Nous voyons par ce dialogue entre Notre Seigneur et Saint Pierre que rien ne pourrait faire de quelqu’un un plus grand usurpateur qu’un prétendant à la papauté qui ne professerait pas la foi catholique, car l’expression de cette autorité repose directement sur la profession de la foi du pape. Ainsi, ce qui destitue de la papauté, est la défection de la foi catholique. Et celui qui fait défection devient l’imposteur, le charlatan, le faux pasteur ou encore le loup. Pour cette raison, nous devons résister de toutes nos forces aux illusions trompeuses de la hiérarchie de Vatican 2, qui cherche à placer le camp traditionaliste sous son pouvoir. Cela serait admettre l’hérétique comme vrai successeur de Saint Pierre et l’hérésie de Vatican 2 comme la vraie foi. Cela ferait de la basilique de Latran, un temple d’hérésie et cela serait admettre la victoire des portes de l’enfer. Nous devons aussi rejeter l’idée selon laquelle le rejet de ces antipapes serait une simple affaire d’opinion, à savoir que notre pratique de la Foi, ce que nous tenons pour sacré et vrai par la Foi, ne serait qu’une opinion. Notre rejet de Vatican 2 n’est pas fondé sur un simple opinion, mais bien sur le roc de la Foi, car c’est Dieu Lui-même qui nous a fait connaître ces choses.

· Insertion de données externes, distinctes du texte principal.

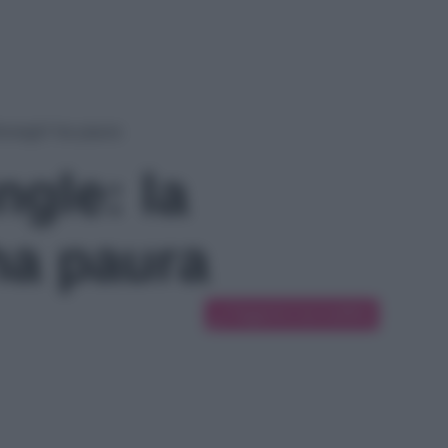
showgirl ha paura
ngle: la
ha paura
Suggerisci una modifica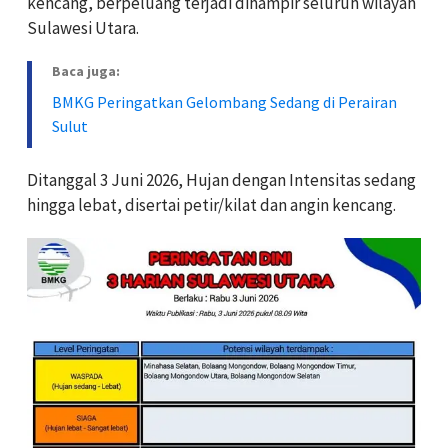
kencang, berpeluang terjadi dihampir seluruh wilayah
Sulawesi Utara.
Baca juga:
BMKG Peringatkan Gelombang Sedang di Perairan
Sulut
Ditanggal 3 Juni 2026, Hujan dengan Intensitas sedang
hingga lebat, disertai petir/kilat dan angin kencang.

Et parce que nous sommes contraints à tant de sacrifices pour faire ce que nous faisons, car, ne serait-il pas plus aisé pour vous autres que de demeurer dans les « paroisses » [de Vatican 2], de suivre le mouvement, de faire avec…n’auriez vous pas moins de problèmes avec vos familles ? Votre situation financière, ne serait-elle pas bien meilleure ? Car il n’y aurait certes pas à reconstruire ce qui a été ravagé par Vatican 2 ! Oui, tout ceci serait vraiment plus simple, mais d’aucuns osent encore affirmer que ce n’est qu’une question d’opinion qui nous a conduit à cela ? Non, c’est la Foi, la Foi de Saint Pierre, qui ne change pas, qui ne peut être changée et qui durera jusqu’à la fin des temps.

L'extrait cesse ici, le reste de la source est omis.